Acep kemudian berbagi pengalaman tentang bagaimana diplomasi kesehatan dapat dijalankannya ketika menjabat sebagai Kepala Biro Kerjasama Luar Negeri Kementerian Kesehatan pada periode 2017-2020 lalu. “Kompetisi dengan banyak negara untuk mendapatkan akses dan distribusi vaksin ketika awal pandemik Covid-19 menjadi pertaruhan negosiasi dan diplomasi kesehatan yang besar bagi Indonesia untuk bisa mengatasi krisis kesehatan dunia tersebut, dan hasilnya Indonesia bisa mendapatkan vaksin secara berkelanjutan sehingga dapat mencapai kekebalan komunal,” kata Acep. Dalam mempersiapkan diri untuk bernegosiasi, Acep bahkan harus belajar mendalam tentang hal-hal teknis berkaitan vaksin dan kesehatan global yang memang bukan menjadi disiplin ilmunya sejak awal berkarir di Kementerian Luar Negeri 25 tahun yang silam.

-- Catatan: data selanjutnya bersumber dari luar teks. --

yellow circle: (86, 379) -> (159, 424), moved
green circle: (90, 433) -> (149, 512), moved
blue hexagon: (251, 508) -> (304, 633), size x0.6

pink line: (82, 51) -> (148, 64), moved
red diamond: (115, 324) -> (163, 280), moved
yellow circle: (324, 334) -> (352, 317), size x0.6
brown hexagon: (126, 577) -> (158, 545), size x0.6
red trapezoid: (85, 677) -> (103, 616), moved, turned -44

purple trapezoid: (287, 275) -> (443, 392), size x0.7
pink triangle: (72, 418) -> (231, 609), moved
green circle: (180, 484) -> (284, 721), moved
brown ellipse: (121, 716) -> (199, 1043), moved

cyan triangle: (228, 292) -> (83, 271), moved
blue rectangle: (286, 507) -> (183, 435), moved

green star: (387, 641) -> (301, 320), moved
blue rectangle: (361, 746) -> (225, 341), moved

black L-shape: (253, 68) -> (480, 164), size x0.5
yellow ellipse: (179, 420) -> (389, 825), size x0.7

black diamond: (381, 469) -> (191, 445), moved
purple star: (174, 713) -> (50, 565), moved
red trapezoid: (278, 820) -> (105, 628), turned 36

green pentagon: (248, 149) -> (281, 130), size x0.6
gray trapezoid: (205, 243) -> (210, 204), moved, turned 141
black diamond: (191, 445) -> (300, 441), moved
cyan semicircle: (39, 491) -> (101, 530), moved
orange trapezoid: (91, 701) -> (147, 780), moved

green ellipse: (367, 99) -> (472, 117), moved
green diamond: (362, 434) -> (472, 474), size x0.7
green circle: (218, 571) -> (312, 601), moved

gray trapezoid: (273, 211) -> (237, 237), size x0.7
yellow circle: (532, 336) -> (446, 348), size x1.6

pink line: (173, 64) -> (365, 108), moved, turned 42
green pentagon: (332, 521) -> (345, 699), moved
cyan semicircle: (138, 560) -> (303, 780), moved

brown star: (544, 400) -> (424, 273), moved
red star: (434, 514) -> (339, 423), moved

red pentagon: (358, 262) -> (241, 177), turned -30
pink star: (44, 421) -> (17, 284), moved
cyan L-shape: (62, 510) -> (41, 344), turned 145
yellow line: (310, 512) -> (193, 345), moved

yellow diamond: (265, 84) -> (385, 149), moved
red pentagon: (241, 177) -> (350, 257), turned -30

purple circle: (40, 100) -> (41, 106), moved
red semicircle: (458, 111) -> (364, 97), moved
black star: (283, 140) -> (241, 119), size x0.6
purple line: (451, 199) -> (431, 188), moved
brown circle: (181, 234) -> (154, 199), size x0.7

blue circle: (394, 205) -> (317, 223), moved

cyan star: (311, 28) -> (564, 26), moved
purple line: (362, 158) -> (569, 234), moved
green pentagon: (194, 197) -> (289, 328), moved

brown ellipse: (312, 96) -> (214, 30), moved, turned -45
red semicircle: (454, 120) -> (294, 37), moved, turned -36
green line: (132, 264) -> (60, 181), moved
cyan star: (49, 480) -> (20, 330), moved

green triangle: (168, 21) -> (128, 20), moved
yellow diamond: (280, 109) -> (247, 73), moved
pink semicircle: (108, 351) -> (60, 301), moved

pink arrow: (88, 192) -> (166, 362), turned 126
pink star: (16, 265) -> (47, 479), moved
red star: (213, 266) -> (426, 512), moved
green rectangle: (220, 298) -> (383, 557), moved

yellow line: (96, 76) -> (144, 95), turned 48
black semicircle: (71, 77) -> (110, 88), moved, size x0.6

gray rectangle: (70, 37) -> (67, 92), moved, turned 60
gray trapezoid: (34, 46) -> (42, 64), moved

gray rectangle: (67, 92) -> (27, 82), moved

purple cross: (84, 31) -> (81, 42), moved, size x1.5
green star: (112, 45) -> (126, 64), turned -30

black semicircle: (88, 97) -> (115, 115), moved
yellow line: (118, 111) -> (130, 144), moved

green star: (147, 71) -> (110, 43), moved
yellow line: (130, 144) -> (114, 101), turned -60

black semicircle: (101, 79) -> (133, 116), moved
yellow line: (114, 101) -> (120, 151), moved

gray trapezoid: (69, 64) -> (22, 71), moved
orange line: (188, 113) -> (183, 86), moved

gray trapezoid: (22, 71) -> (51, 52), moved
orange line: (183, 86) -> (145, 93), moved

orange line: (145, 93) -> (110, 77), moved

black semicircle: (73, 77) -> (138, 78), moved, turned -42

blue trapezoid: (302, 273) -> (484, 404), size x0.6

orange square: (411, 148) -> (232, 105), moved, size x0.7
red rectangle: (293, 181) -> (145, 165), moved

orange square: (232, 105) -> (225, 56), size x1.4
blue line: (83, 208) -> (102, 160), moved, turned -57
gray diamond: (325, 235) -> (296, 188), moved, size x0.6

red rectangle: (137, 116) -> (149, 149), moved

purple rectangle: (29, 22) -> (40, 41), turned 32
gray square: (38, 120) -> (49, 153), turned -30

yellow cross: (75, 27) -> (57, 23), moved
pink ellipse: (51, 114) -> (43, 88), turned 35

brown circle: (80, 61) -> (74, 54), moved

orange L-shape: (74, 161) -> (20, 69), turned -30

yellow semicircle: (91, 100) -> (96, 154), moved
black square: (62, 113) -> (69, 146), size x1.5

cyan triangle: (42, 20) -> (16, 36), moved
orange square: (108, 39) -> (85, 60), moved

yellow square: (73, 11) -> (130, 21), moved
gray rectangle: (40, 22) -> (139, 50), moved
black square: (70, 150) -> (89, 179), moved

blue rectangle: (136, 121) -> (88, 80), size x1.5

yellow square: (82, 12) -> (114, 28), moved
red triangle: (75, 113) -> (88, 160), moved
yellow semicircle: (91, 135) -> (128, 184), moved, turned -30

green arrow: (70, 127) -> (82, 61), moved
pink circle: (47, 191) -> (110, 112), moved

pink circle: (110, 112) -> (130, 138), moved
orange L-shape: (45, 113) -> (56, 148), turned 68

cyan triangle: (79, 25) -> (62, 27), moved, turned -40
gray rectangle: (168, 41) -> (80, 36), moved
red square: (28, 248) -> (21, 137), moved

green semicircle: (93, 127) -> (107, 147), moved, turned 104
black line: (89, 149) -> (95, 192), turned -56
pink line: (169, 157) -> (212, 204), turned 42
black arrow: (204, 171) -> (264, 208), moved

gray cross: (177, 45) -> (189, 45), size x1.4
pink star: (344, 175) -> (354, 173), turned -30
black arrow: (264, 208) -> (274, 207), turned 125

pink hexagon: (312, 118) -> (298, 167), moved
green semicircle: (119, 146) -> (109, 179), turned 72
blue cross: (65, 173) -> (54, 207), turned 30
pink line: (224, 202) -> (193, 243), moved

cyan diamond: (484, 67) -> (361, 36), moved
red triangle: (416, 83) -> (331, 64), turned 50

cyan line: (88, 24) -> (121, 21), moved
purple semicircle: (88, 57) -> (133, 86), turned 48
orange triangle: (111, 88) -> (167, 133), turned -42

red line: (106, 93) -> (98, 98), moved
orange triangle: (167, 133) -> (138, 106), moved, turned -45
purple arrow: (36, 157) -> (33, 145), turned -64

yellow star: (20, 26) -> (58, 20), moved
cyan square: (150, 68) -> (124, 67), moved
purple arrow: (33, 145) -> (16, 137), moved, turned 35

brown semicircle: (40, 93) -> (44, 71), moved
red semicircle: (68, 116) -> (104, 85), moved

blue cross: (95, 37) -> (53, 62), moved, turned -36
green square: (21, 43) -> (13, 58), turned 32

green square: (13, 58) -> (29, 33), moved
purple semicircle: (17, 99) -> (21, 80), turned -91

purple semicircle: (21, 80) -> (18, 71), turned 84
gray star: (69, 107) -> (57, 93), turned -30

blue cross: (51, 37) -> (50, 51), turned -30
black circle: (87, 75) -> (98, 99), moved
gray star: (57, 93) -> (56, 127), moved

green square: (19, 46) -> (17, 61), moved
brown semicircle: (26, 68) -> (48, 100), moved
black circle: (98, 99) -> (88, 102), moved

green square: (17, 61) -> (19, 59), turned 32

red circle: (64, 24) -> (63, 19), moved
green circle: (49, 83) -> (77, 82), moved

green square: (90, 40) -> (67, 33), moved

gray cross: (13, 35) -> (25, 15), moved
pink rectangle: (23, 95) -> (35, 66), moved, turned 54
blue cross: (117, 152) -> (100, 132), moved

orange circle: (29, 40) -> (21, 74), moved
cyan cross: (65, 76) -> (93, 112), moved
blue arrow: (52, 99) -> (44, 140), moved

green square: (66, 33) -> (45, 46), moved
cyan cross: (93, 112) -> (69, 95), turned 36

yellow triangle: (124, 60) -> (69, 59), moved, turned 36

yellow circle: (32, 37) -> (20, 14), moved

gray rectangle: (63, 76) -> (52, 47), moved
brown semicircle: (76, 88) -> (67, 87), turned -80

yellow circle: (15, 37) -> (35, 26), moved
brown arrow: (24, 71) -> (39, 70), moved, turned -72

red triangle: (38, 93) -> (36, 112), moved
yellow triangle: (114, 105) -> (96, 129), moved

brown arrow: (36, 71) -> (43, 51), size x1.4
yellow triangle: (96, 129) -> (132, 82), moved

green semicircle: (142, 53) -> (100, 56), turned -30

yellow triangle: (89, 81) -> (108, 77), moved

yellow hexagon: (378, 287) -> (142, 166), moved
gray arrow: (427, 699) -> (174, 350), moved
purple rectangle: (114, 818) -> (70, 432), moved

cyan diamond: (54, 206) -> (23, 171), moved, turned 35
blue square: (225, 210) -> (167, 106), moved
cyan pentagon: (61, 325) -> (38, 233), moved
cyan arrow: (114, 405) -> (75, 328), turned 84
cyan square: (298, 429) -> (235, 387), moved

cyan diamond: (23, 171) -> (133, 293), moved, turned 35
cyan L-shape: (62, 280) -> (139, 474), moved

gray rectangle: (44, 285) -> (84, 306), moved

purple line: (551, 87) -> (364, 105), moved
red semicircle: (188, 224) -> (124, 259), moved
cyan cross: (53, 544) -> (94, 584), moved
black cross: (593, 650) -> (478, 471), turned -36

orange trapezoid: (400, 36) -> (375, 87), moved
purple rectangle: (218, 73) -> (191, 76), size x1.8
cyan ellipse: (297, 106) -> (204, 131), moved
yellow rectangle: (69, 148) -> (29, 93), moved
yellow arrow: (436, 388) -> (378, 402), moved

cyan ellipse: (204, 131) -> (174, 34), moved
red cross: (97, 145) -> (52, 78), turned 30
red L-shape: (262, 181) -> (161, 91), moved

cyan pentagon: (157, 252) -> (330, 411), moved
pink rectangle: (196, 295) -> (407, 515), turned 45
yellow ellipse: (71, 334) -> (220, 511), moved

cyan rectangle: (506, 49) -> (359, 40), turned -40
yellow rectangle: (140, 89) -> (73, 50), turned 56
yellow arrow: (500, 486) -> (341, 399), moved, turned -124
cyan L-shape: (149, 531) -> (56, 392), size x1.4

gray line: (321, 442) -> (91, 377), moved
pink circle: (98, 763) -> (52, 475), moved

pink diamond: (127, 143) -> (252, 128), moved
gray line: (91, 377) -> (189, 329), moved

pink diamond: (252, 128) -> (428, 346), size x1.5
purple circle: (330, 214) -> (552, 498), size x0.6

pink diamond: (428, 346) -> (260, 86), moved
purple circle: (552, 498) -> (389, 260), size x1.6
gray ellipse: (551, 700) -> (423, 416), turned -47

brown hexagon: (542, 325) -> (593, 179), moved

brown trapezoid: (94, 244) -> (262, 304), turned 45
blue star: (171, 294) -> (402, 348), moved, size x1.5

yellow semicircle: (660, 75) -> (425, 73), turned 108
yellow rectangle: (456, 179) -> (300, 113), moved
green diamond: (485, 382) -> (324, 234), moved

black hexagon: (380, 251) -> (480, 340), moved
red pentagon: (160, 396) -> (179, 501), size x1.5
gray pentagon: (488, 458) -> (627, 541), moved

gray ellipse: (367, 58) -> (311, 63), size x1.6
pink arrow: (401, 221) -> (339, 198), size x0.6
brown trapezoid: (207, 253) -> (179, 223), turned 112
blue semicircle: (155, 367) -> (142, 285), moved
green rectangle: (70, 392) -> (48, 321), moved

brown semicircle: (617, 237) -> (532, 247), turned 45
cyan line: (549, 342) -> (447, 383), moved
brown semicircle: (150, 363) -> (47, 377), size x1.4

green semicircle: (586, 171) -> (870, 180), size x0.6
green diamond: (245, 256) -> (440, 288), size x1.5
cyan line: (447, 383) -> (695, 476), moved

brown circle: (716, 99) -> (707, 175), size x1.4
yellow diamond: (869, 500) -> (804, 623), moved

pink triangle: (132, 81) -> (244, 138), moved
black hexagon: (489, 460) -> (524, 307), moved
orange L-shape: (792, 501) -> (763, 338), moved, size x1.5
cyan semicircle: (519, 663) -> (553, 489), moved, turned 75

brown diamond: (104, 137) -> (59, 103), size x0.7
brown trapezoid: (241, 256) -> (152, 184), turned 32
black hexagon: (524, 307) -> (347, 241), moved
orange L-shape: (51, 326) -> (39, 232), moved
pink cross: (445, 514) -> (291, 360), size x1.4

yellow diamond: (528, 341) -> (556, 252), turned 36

Materi tentang kepemimpinan diisi oleh Atase Kepolisian Kombes Pol. Shinto Silitonga dengan memberikan pemahaman pada filosofi kepemimpinan nasional dari Ki Hadjar Dewantara, tokoh pendidikan Indonesia dengan Tut Wuri Handayani, Ing Madyo Mangun Karso dan Ing Ngarso Sung Tuludo. “Seorang pemimpin harus menjadi contoh bagi anggotanya, dapat menjadi mitra yang egaliter dan memotivasi dari belakang untuk kemajuan bersama,” kata Shinto. Kepemimpinan, menurut Shinto harus dilatih mulai dari memimpin diri sendiri, apalagi sesuai data dari DAAD, tiap tahun ada lebih dari 40% mahasiswa asing yang alami kegagalan dalam menuntaskan pendidikannya di Jerman akibat shock culture. “Kuliah dan bekerja di Jerman tentu menjadi added value dibanding mahasiswa dan pekerja lain, sehingga latihan memimpin diri sendiri menjadi modal kuat untuk berhasil tidak hanya dalam proses adaptasi namun juga dalam menghadapi pendidikan dan permasalahan dalam pekerjaan masing-masing,” tegas Shinto.
Seperti halnya Acep, Shinto juga berbagi pengalaman ketika memimpin hampir 1.000 polisi di Polres Gowa pada 2017 lalu yang hanya dalam 1 tahun persiapan, kemudian berhasil menjadi satu-satunya Polres di Polda Sulawesi Selatan yang mendapat predikat Zona Integritas Wilayah Bebas Korupsi (ZI-WBK) pada Desember 2018. “Pendekatan informal, belajar dengan pola simulasi, bangun team work yang solid, menjadi kunci keberhasilan dalam memainkan kepemimpinan di Gowa ketika itu,” jelas Shinto.
Pasca materi dari narasumber, peserta antusias untuk bertanya dan mendalami dengan studi kasus yang mereka hadapi. Panitia membatasi pertanyaan hanya pada 4 peserta mengingat padatnya rangkaian acara yang telah disusun. Pada bagian akhir, peserta mendapat Koja Baduy yang telah dipersiapkan nara sumber sebagai sarana sosialisasi dan promosi budaya Suku Baduy Banten bagi tiap peserta ketika beraktivitas di kampus, di tempat kerja dan dalam kegiatan sehari-harinya.